Wissen Sie, bei uns wäre so etwas undenkbar. Die Abspaltung einer Region von der Schweiz? – Nein, absolut unmöglich! Bei uns herrschen Demokratie, politischer Diskurs und Glück. Und Friede (ausser in diesen «Arena»-Sendungen des Schweizer Fernsehens. Darum: Ja zur «No-Billag»-Initiative!)

Gut, ein paar Berner Gemeinden wollten sich einmal abspalten und den Kanton Jura gründen. Allerdings gab es diesen Kanton bereits, so liessen sie es halt bleiben. Aber ein Kanton, der einen neuen, vollkommen autonomen Staat werden wollte, ist bislang nicht bekannt. – Es sei denn, diese Bestrebungen seien von einem politischen Komplott (das ist eine Art Mus) vereitelt und von der Lügenpresse verschwiegen worden.

Die Eidgenossenschaft basiert schliesslich auf Solidarität. Wenn zum Beispiel die Basler in Bundesbern den Wunsch äussern würden, rein hypothetisch, sich zu separieren und einen eigenen Staat zu bilden, dann würden mindestens – sagen wir: Neunzig Prozent der Schweizer Bürger zusammenrücken und ganz solidarisch sagen: «Ja, tut das». Die restlichen zehn Prozent würden vermutlich erstaunt fragen: «Gehört Basel nicht zu Frankreich?»

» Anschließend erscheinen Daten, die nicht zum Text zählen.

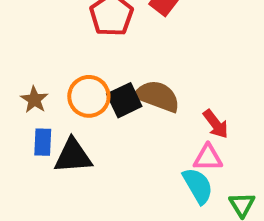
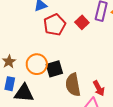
brown semicircle: (157, 96) -> (73, 85), moved, turned -130

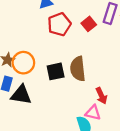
orange circle: (37, 64) -> (23, 63), moved
brown semicircle: (73, 85) -> (78, 69), moved

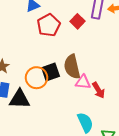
orange circle: (23, 63) -> (36, 78), moved
pink triangle: (93, 113) -> (83, 82), moved

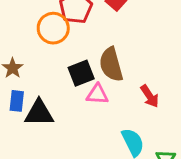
orange circle: (36, 78) -> (53, 28), moved
pink triangle: (83, 82) -> (97, 94), moved

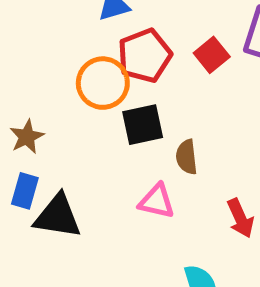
brown semicircle: (111, 64) -> (187, 157), size x0.6
black square: (81, 73) -> (143, 125), moved

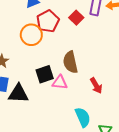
black square: (143, 125) -> (45, 74), moved
brown semicircle: (187, 157) -> (70, 62), size x1.5

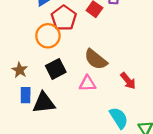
brown semicircle: (70, 62) -> (96, 59), turned -30
black square: (45, 74) -> (56, 69), moved

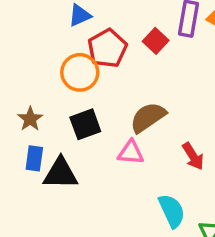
brown semicircle: (96, 59) -> (148, 117), turned 100

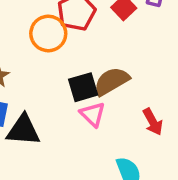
black square: (85, 124) -> (83, 87), moved
pink triangle: (131, 152) -> (93, 114), turned 36

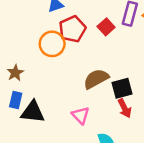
black square: (83, 87) -> (122, 88), moved
pink triangle: (93, 114) -> (81, 115), moved

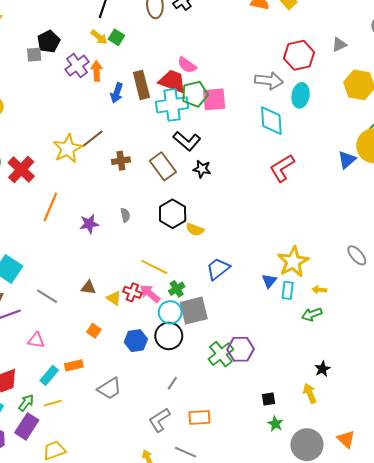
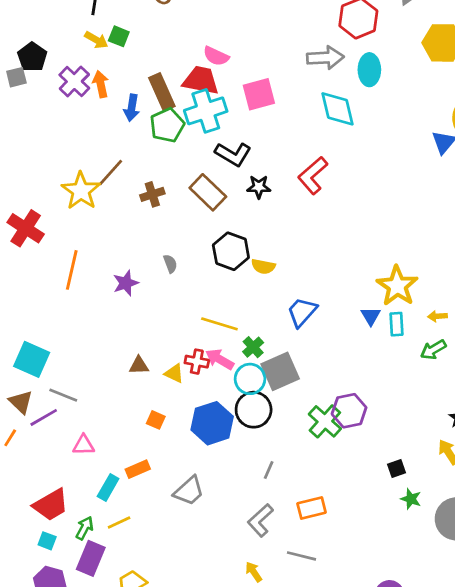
green pentagon: (195, 94) -> (167, 125), moved
red L-shape: (282, 168) -> (313, 175), moved
gray line: (47, 296) -> (63, 395), moved
blue hexagon: (136, 341) -> (212, 423), size x1.4

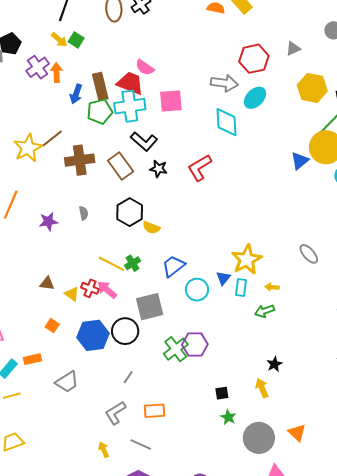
cyan ellipse: (369, 70) -> (255, 98), turned 35
brown cross: (152, 194) -> (80, 160), size x1.6
green cross: (253, 347) -> (133, 263), moved
cyan circle: (250, 379) -> (197, 290), moved

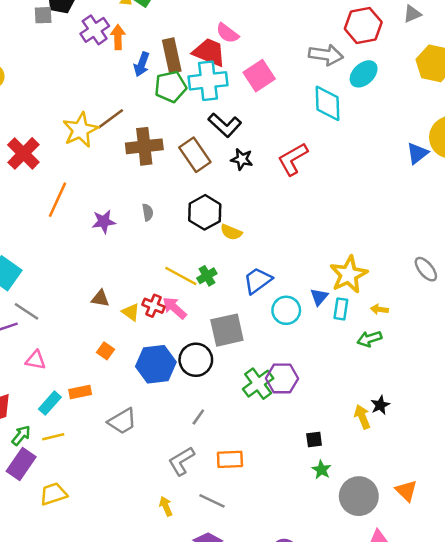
pink square: (171, 101) -> (259, 76), turned -30
yellow arrow: (262, 388) -> (362, 417), moved

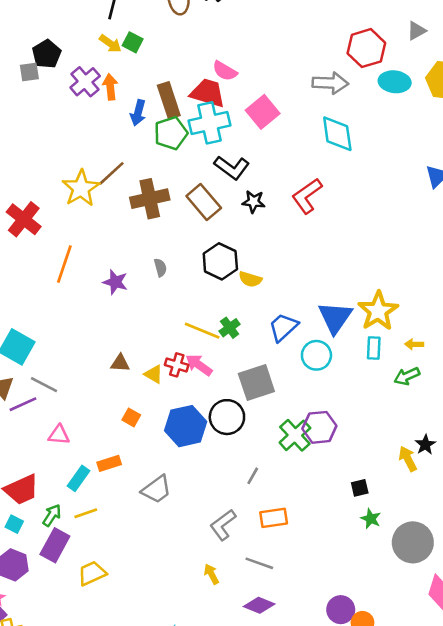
cyan ellipse: (364, 74) -> (395, 82), moved, turned 56
purple star: (104, 222) -> (115, 282), turned 30
blue triangle: (319, 297) -> (335, 317), moved, size x1.8
gray line: (198, 417) -> (253, 476), moved

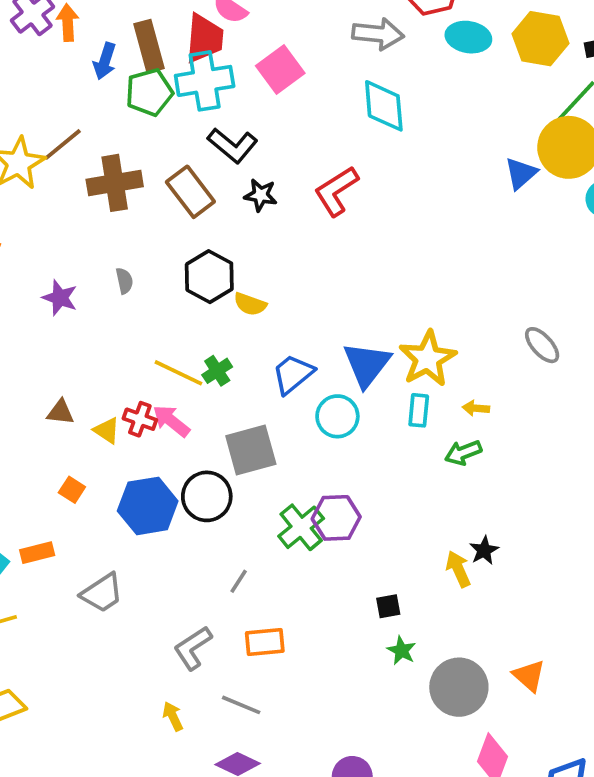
red trapezoid: (208, 93) -> (204, 38), turned 75

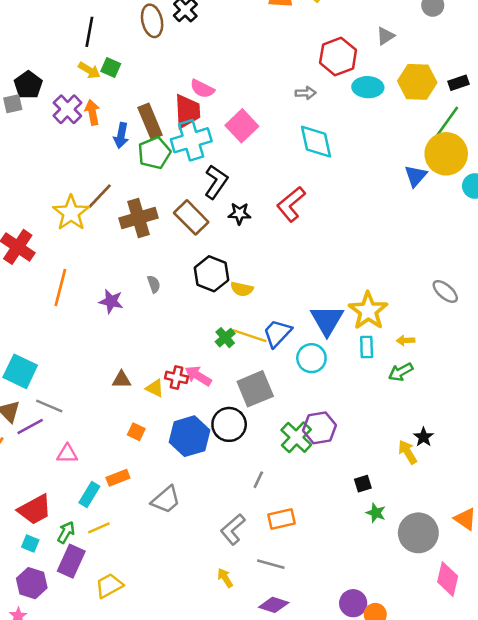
gray arrow: (378, 34) -> (306, 93), size x0.6
black L-shape: (233, 145) -> (216, 182), turned -88
yellow line: (178, 373) -> (249, 336), moved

Gut, ein dummes Beispiel, zugegeben. Nehmen wir den Tessin, der ja kürzlich einen Tunnel geschenkt bekommen hat: Wäre der Tessin der Schweiz abtrünnig, dann müsste die Deutschschweiz auf einen Schlag dutzende von Grottos (oder «Grotti»?) aus dem Boden stampfen, damit man auch zukünftig beim Pausenkaffe im Büro prahlen kann «wir haben Ferien in der Schweiz gemacht, so gut, wir waren in einem Grotto, das war imfall wie in Italien».

Auch blöd. Das alles ist total unvorstellbar. Absurd. Denn die Schweizer, die Kantone halten zusammen, bilden einen Staatenbund, propagieren stolz: «Gemeinsam sind wir mehr als die Summe aller Einzelteile», selbst wenn Mathematiker dies nicht wahrhaben wollen. Wir sind eins. So war es bereits ein paar hundert Jahre lang. Gemeinsam sind wir stark. Jedenfalls so lange, bis der Finanzausgleich zwischen den Kantonen diskutiert wird.